Caterpillar delivers a product line that might be the most diverse in the world. Its equipment ranges from simple, small 13-hp (9.7-kW) excavators to machines that require over 20 railroad cars to deliver, according to Randall Huber, Advanced Virtual Product Development Manager at Caterpillar. The same equipment may need to work high at thousands of feet of elevation to far below sea level, in the arctic or desert. In addition to those challenges are increasing regulation, a dynamic market, and fierce competition.
These challenges are driving a push to the virtual, guided by Huber. “We define virtual product development, or VPD, as physics-based simulation,” stressed Huber. While useful in validation, Caterpillar is now using VPD to develop early concepts and influence design before it becomes fixed for manufacturing. “It is all about driving early discovery in the development process,” he said. While accounting for the typical functions a virtual world can simulate, Caterpillar’s VPD is unique in that it starts with work site productivity. Some of this is done using proprietary software Caterpillar created. Durability, reliability, performance, quality, and efficiency are all qualities defined through using virtual tools. From manufacturing of components to work site deployment, Caterpillar desires to simulate it all.

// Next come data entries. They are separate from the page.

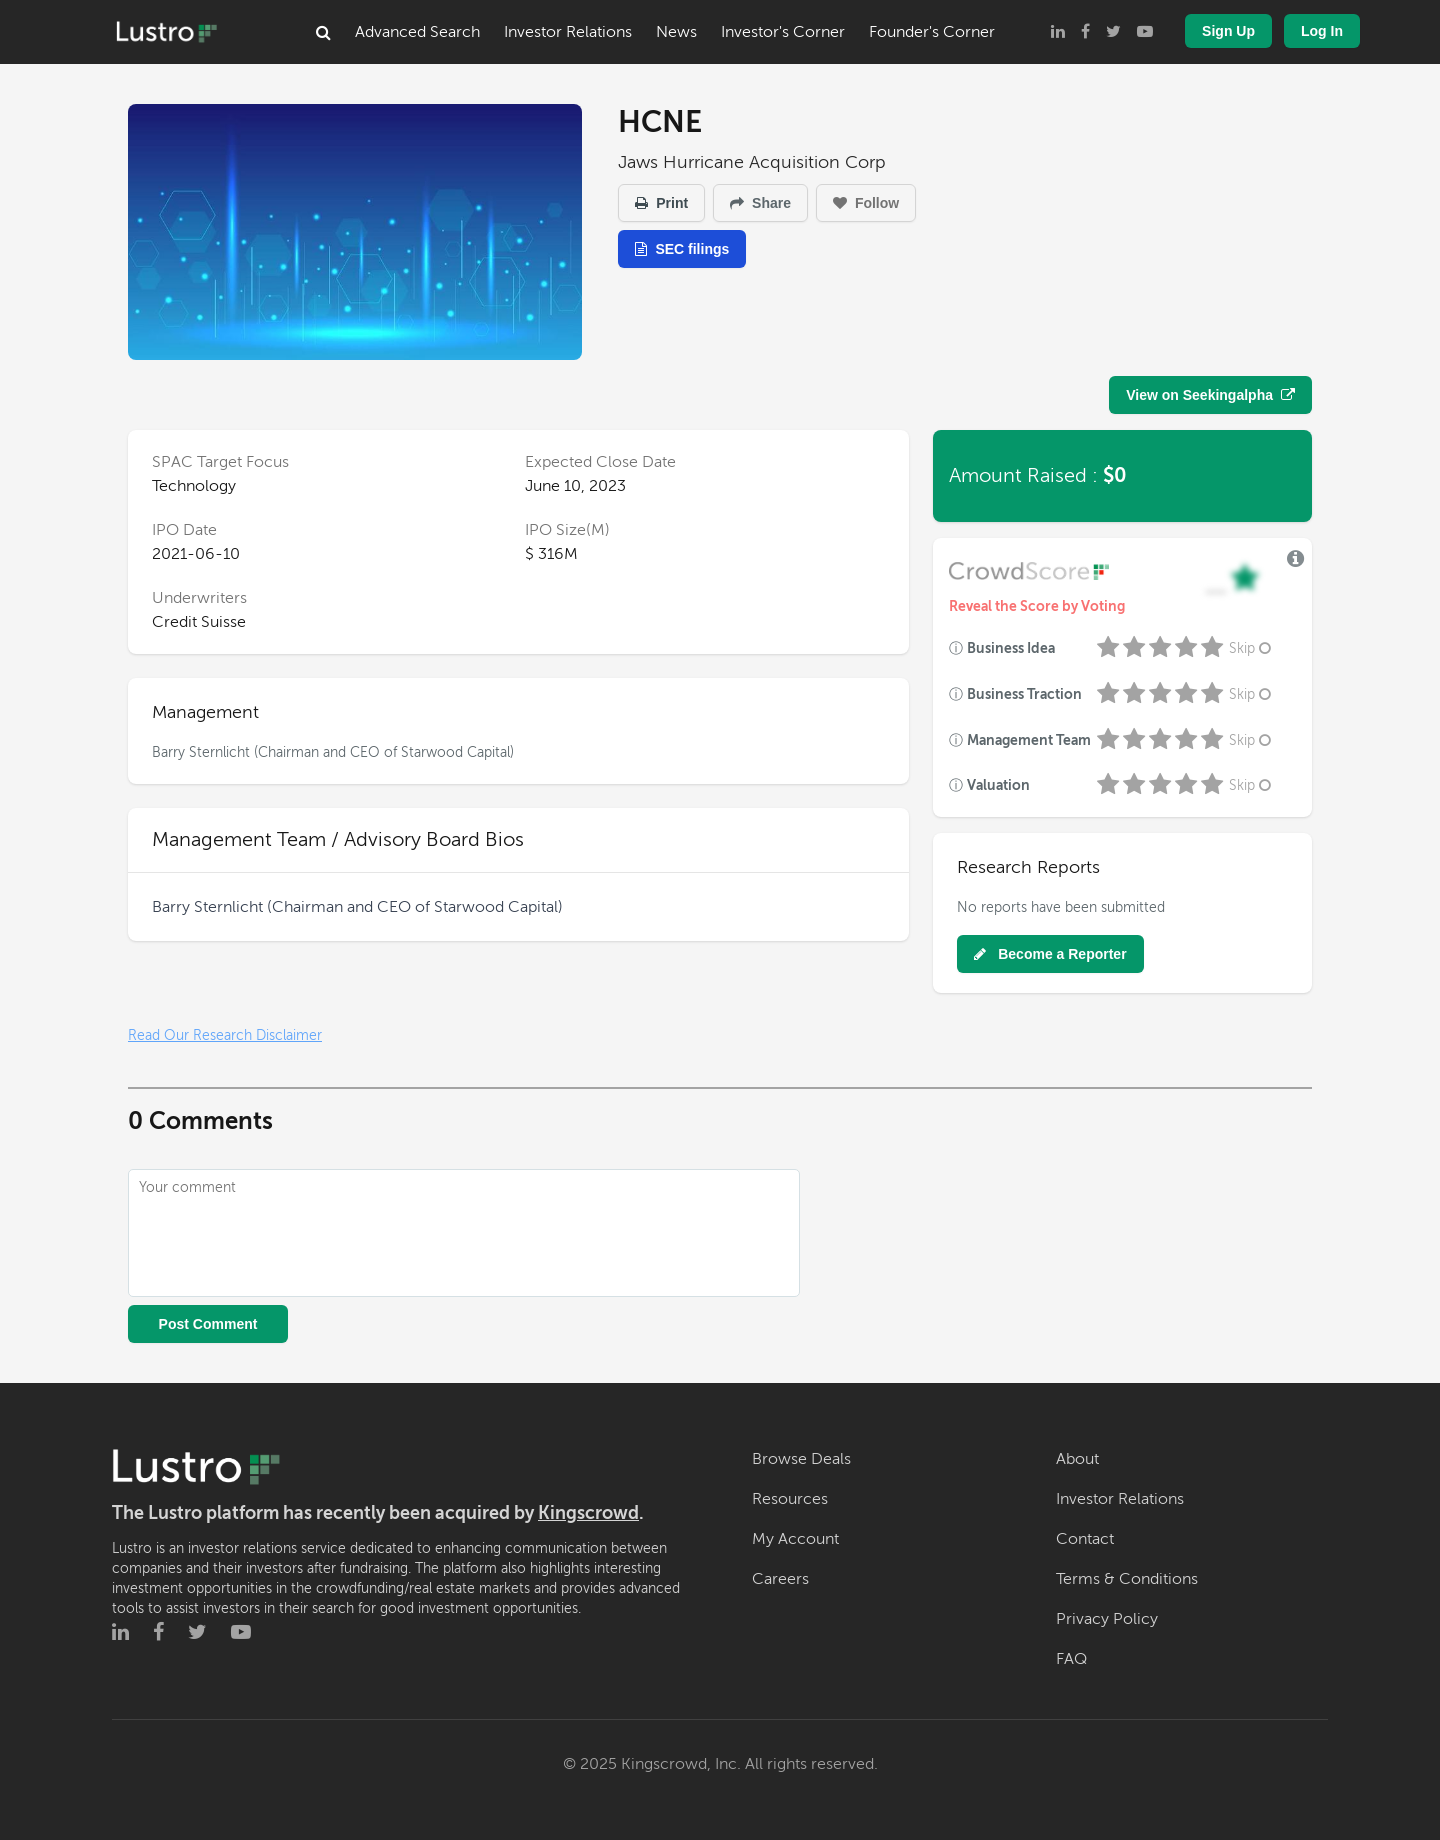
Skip (1252, 648)
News (676, 32)
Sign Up (1228, 31)
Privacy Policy (1107, 1619)
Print (661, 203)
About (1077, 1459)
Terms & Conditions (1127, 1579)
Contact (1085, 1539)
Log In (1322, 31)
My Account (795, 1539)
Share (760, 203)
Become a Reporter (1050, 954)
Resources (790, 1499)
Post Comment (208, 1324)
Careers (780, 1579)
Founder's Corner (932, 32)
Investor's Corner (783, 32)
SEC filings (682, 249)
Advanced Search (417, 32)
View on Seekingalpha (1210, 395)
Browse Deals (801, 1459)
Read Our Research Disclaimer (225, 1035)
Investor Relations (568, 32)
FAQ (1071, 1659)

The ultimate goal—seamless simulation
Like other organizations, Caterpillar is continuously investing in its VPD. It is in the process of creating higher levels of capability through improving both product data management and better physical models. At its simplest, its CAE simulation provides directional guidance, confirming that, for example, Design A is better than Design B without being able to quantify exactly how much or attempting to correlate simulated results with test data. The next level is producing answers that are quantitatively correct—correlated with test data. The next level of capability is to do this rapidly, through standard work procedures and shared models. “Once we can do it fast, then we can explore designs quickly, creating robust designs that will work well and are consistently manufacturable,” he said.
The computing and data management infrastructure for this ultimate, seamless VPD requires plenty of computing horsepower, which is becoming faster and cheaper. It also requires accurate loads prediction—model inputs that accurately capture what the customer will do with the machine based on practical product application knowledge.
Finally, it requires quantifying uncertainty. “We have got to get away from discreet event modeling,” he explained. “The world is way too complex. As we do model simulation, we cannot look at it just as a discrete event.”
Fundamentals and uncertainty
While correlation from model to physical test is vital, it has its problems. How many tests accurately predict the behavior limits of a machine in operation? If a simulation model uses only nominal dimensions and loads, what variations on those will capture real-world performance?
“For example, if we run a real bulldozer over a ditch four times to calculate an average life, and turn that data over to a simulation expert, our analysts have determined it is impossible to expect a single simulation to match the average at all locations simultaneously,” he explained. How does a design engineer interpret such a result? Is it wrong, or was the test data not representative?
To make CAE simulation more useful, Huber and his team turned the tables on the problem. Instead of assuming that the simulation was either correct or incorrect, they ran a series of simulations at varying conditions similar to the test and then compared the resulting distribution to determine if these are statistically from the same data set. In effect, they treat the simulation as if it was run number 5 through 25 of the physical test in his bulldozer example. “When you do that, all of a sudden you get a different thought process on correlation,” he said. Now simulation is used to determine sensitivity to inputs, and as long as the test data and simulation data are determined to be from the same population, they become an integrated set of data. “You can now run a thousand point DoE where you cannot tell which is simulated and which is test,” he said. The next step in their development is to do much of that DoE work up front in simulation, prior to physical testing.
“So as we look at it, our simulation's equations are a function of credible physics and technical competence,” he explained. “But [also] a combination of reasonably correct physics combined with really good statistics.”